I am new at BigCompany and have been given a subsystem & told to build it under Linux, since I was dumb enough to suggest unit test (there has never been a unit test & all builds are currently for an ARM processor).
Some code, which no one knows anything about, uses GStreamer. It has statements like
#include "gst/gst.h"
#include "gst/gsttaglist.h"
which give the GCC error
fatal error: gst/gst.h: No such file or directory
I grepped and found it in
/opt/tooling/imx6-staging/DI_BINARY_REPOSITORY_IMX6_LINUX_14.0F46/usr/include/gstreamer-0.10/gst/gst.h
so I went to project Properties/C & C++ General/paths and symbols and added
/opt/tooling/imx6-staging/DI_BINARY_REPOSITORY_IMX6_LINUX_14.0F46/usr/include/gstreamer-0.10
to the path. The error persisted.
I also tried adding gstreamer-0.10
to the libraries, but to no avail.
How do I get this to compile in Eclipse CDT?

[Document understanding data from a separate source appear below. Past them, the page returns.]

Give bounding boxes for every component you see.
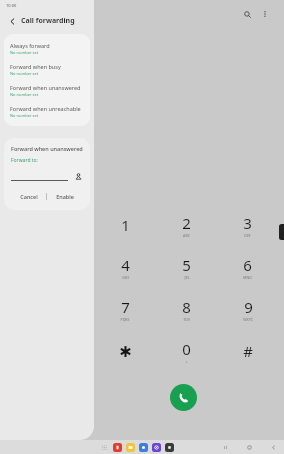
button[interactable]: 8 [156,288,217,330]
button[interactable]: App 4 [165,443,174,452]
button[interactable]: Back [6,15,18,27]
staticText: Always forward [10,42,50,49]
staticText: 7 [121,297,130,317]
button[interactable]: ✱ [94,330,156,372]
button[interactable]: 6 [217,246,278,288]
staticText: WXYZ [243,317,253,322]
staticText: 0 [182,339,191,359]
button[interactable]: 7 [94,288,156,330]
staticText: Forward when unanswered [11,145,83,152]
staticText: Forward when unreachable [10,105,81,112]
staticText: PQRS [120,317,130,322]
staticText: No number set [10,50,39,55]
button[interactable]: Search [240,7,254,21]
staticText: GHI [122,275,129,280]
button[interactable]: Forward when unanswered [4,80,90,101]
staticText: Call forwarding [21,16,75,26]
button[interactable]: 0 [156,330,217,372]
staticText: DEF [244,233,251,238]
staticText: No number set [10,71,39,76]
button[interactable]: Back [268,442,278,452]
staticText: 5 [182,255,191,275]
staticText: 3 [243,213,252,233]
button[interactable]: Enable [47,190,83,203]
staticText: Forward when busy [10,63,61,70]
staticText: MNO [243,275,252,280]
button[interactable]: 4 [94,246,156,288]
staticText: Forward to: [11,157,38,164]
staticText: No number set [10,92,39,97]
staticText: 8 [182,297,191,317]
staticText: JKL [184,275,190,280]
staticText: ABC [183,233,190,238]
staticText: 6 [243,255,252,275]
staticText: 4 [121,255,130,275]
staticText: Cancel [20,193,38,200]
staticText: + [185,359,188,364]
staticText: Enable [56,193,74,200]
staticText: 10:00 [6,3,17,8]
button[interactable]: 2 [156,204,217,246]
button[interactable]: Cancel [11,190,46,203]
button[interactable]: Home [244,442,254,452]
button[interactable]: App 3 [152,443,161,452]
button[interactable]: Forward when busy [4,59,90,80]
button[interactable]: 3 [217,204,278,246]
button[interactable]: 9 [217,288,278,330]
button[interactable]: # [217,330,278,372]
staticText: Forward when unanswered [10,84,81,91]
staticText: ✱ [119,343,132,360]
staticText: No number set [10,113,39,118]
button[interactable]: 5 [156,246,217,288]
button[interactable]: Recent apps [220,442,230,452]
staticText: # [243,341,253,361]
button[interactable]: App 2 [139,443,148,452]
staticText: TUV [183,317,190,322]
button[interactable]: More options [258,7,272,21]
button[interactable]: Always forward [4,38,90,59]
button[interactable]: Pick contact [74,172,83,181]
button[interactable]: Forward when unreachable [4,101,90,122]
button[interactable]: Apps [100,443,109,452]
button[interactable]: App 0 [113,443,122,452]
button[interactable]: Call [170,384,197,411]
staticText: 2 [182,213,191,233]
button[interactable]: 1 [94,204,156,246]
button[interactable]: App 1 [126,443,135,452]
staticText: 9 [244,297,253,317]
staticText: 1 [121,215,130,235]
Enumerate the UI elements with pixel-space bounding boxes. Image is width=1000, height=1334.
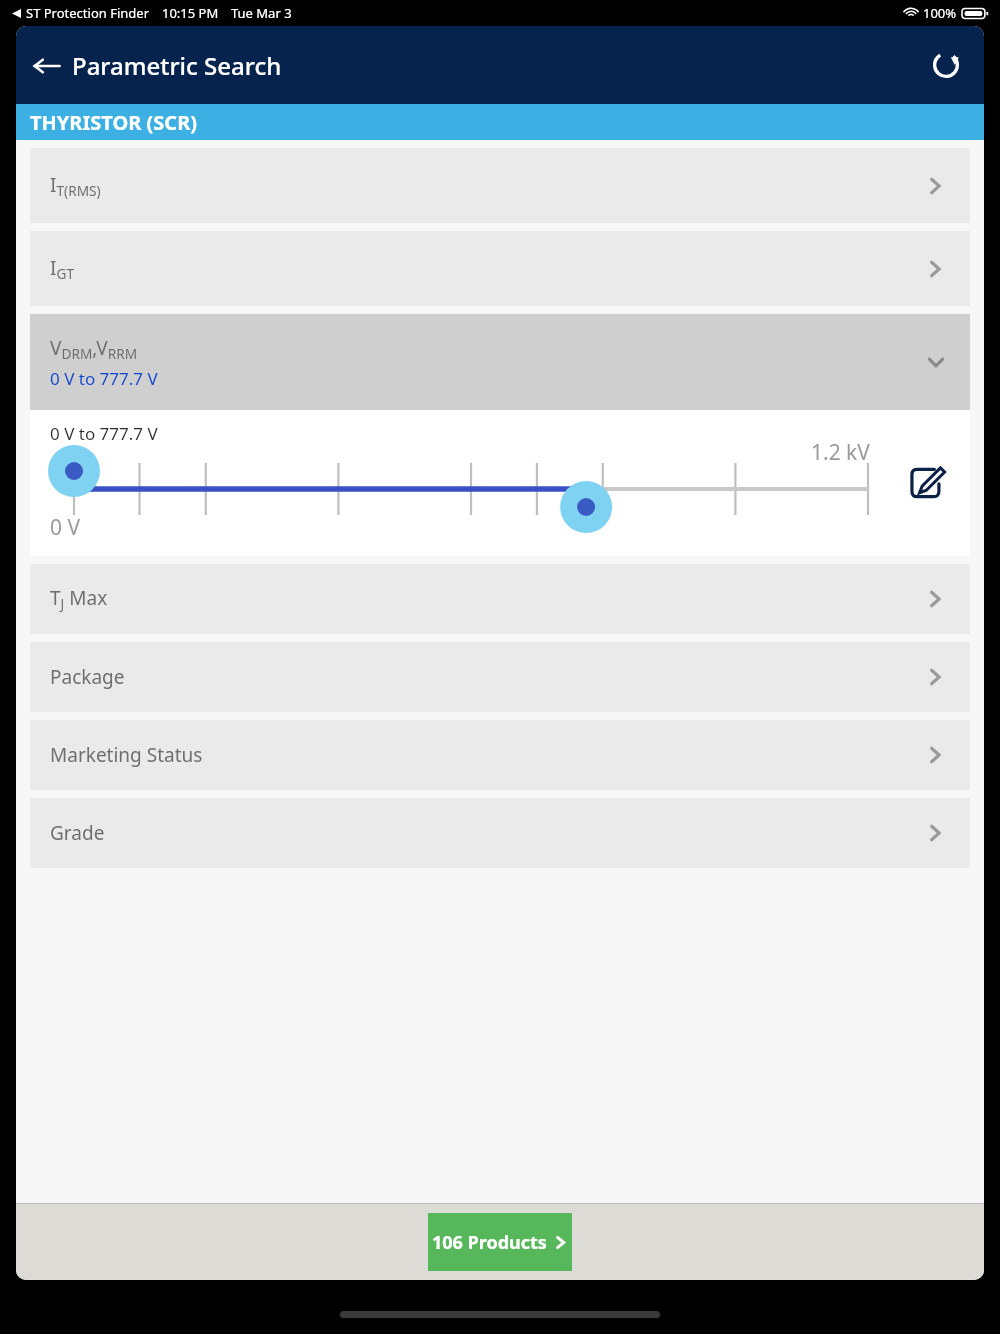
button[interactable]: IT(RMS) xyxy=(30,148,970,223)
staticText: IT(RMS) xyxy=(50,172,101,200)
staticText: 1.2 kV xyxy=(811,438,870,467)
button[interactable]: VDRM,VRRM xyxy=(30,314,970,410)
staticText: Parametric Search xyxy=(72,49,282,82)
staticText: Package xyxy=(50,664,125,690)
button[interactable]: IGT xyxy=(30,231,970,306)
button[interactable]: Refresh xyxy=(924,43,968,87)
staticText: Tue Mar 3 xyxy=(231,4,292,22)
staticText: IGT xyxy=(50,255,74,283)
staticText: THYRISTOR (SCR) xyxy=(30,109,198,136)
staticText: 0 V to 777.7 V xyxy=(50,422,158,445)
button[interactable]: 106 Products xyxy=(428,1213,572,1271)
button[interactable]: Edit range xyxy=(900,457,952,509)
button[interactable]: Voltage range slider xyxy=(52,450,878,528)
button[interactable]: TJ Max xyxy=(30,564,970,634)
button[interactable]: Grade xyxy=(30,798,970,868)
staticText: TJ Max xyxy=(50,585,108,613)
staticText: VDRM,VRRM xyxy=(50,335,138,363)
staticText: 100% xyxy=(923,4,957,22)
staticText: 0 V to 777.7 V xyxy=(50,367,158,390)
staticText: 106 Products xyxy=(432,1230,547,1255)
button[interactable]: THYRISTOR (SCR) xyxy=(16,104,984,140)
staticText: Marketing Status xyxy=(50,742,203,768)
button[interactable]: Package xyxy=(30,642,970,712)
staticText: 0 V xyxy=(50,513,81,542)
staticText: Grade xyxy=(50,820,105,846)
other: Back xyxy=(32,51,62,81)
staticText: 10:15 PM xyxy=(162,4,219,22)
staticText: ST Protection Finder xyxy=(26,4,150,22)
button[interactable]: Marketing Status xyxy=(30,720,970,790)
button[interactable]: Back xyxy=(32,43,282,88)
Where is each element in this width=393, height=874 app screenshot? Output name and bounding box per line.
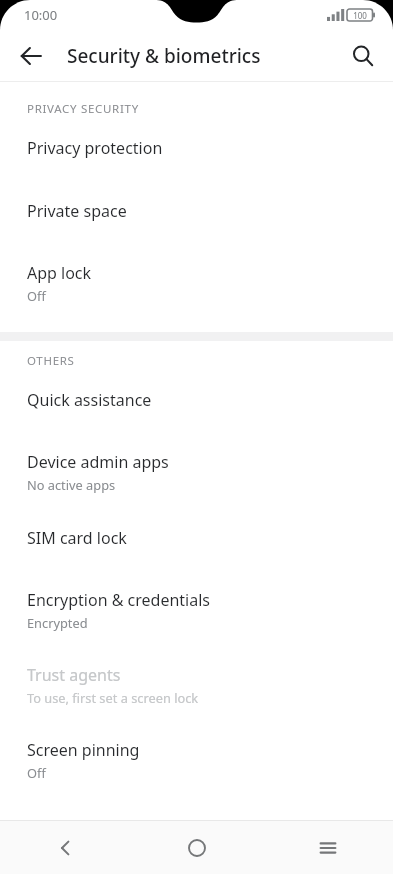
button[interactable]: Back	[0, 821, 131, 874]
staticText: To use, first set a screen lock	[27, 689, 199, 706]
button[interactable]: SIM card lock	[0, 507, 393, 570]
button[interactable]: App lock	[0, 243, 393, 318]
staticText: Quick assistance	[27, 389, 152, 411]
button[interactable]: Recent apps	[262, 821, 393, 874]
staticText: Off	[27, 764, 46, 781]
staticText: 10:00	[24, 6, 58, 24]
button[interactable]: Home	[131, 821, 262, 874]
button[interactable]: Trust agents	[0, 645, 393, 720]
staticText: 100	[353, 10, 367, 21]
button[interactable]: Privacy protection	[0, 117, 393, 180]
staticText: No active apps	[27, 476, 116, 493]
staticText: PRIVACY SECURITY	[27, 101, 139, 117]
staticText: SIM card lock	[27, 527, 127, 549]
staticText: Off	[27, 287, 46, 304]
button[interactable]: Search	[341, 34, 385, 78]
staticText: Device admin apps	[27, 451, 169, 473]
staticText: Screen pinning	[27, 739, 140, 761]
staticText: App lock	[27, 262, 92, 284]
staticText: OTHERS	[27, 353, 75, 369]
staticText: Security & biometrics	[67, 43, 261, 69]
staticText: Encrypted	[27, 614, 88, 631]
staticText: Encryption & credentials	[27, 589, 210, 611]
button[interactable]: Encryption & credentials	[0, 570, 393, 645]
button[interactable]: Screen pinning	[0, 720, 393, 795]
staticText: Privacy protection	[27, 137, 163, 159]
button[interactable]: Back	[11, 36, 51, 76]
button[interactable]: Device admin apps	[0, 432, 393, 507]
staticText: Private space	[27, 200, 127, 222]
button[interactable]: Private space	[0, 180, 393, 243]
button[interactable]: Quick assistance	[0, 369, 393, 432]
staticText: Trust agents	[27, 664, 121, 686]
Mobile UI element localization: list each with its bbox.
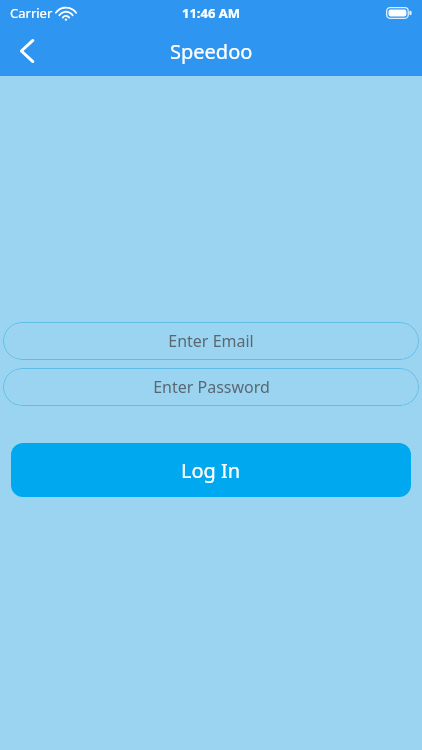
other: Battery full — [386, 7, 412, 19]
staticText: Log In — [181, 457, 241, 484]
button[interactable]: Enter Email — [3, 322, 419, 360]
staticText: 11:46 AM — [182, 4, 241, 22]
staticText: Speedoo — [170, 38, 253, 65]
button[interactable]: Log In — [11, 443, 411, 497]
staticText: Enter Password — [153, 376, 270, 398]
staticText: Carrier — [10, 4, 53, 22]
staticText: Enter Email — [168, 330, 254, 352]
button[interactable]: Back — [0, 26, 56, 76]
button[interactable]: Enter Password — [3, 368, 419, 406]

You're doing the right thing, and what Scooter describes is correct. However I'd add that in my experience, tracking down all the GStreamer and GLib paths is a pain and it always seemed like Eclipse didn't like when I added them manually.
For our Eclipse/GStreamer projects the build tool we find most useful is CMake. It's a Makefile make tool that offers Eclipse project file generation also. So in a file CMakeLists.txt we'd have something like this:
cmake_minimum_required(VERSION 2.8)
project(myproj)
include(FindPkgConfig)
pkg_check_modules(GST REQUIRED gstreamer-app-1.0)
pkg_check_modules(LIBLOG4CXX REQUIRED liblog4cxx)
include_directories(${GST_INCLUDE_DIRS} ${LIBLOG4CXX_INCLUDE_DIRS})
link_directories(${GST_LIBRARY_DIRS} ${LIBLOG4CXX_LIBRARY_DIRS})
add_executable(myproj myproj.cpp)
target_link_libraries(myproj ${GST_LIBRARIES} ${LIBLOG4CXX_LIBRARIES})
Then from the command line, I point the environment to whatever pkg-config path I'm using and run cmake.
export PKG_CONFIG_PATH=/opt/whatever/pkgconfig
cmake --clean-first . -G "Eclipse CDT4 - Unix Makefiles"
Now open up the project in Eclipse. You may have to Index->Rebuild but after that it works great in my experience.
Another benefit of this is if you're working on a team project you don't have to create the Eclipse project files from hand for each project member, or try to share machine-specific project files across users.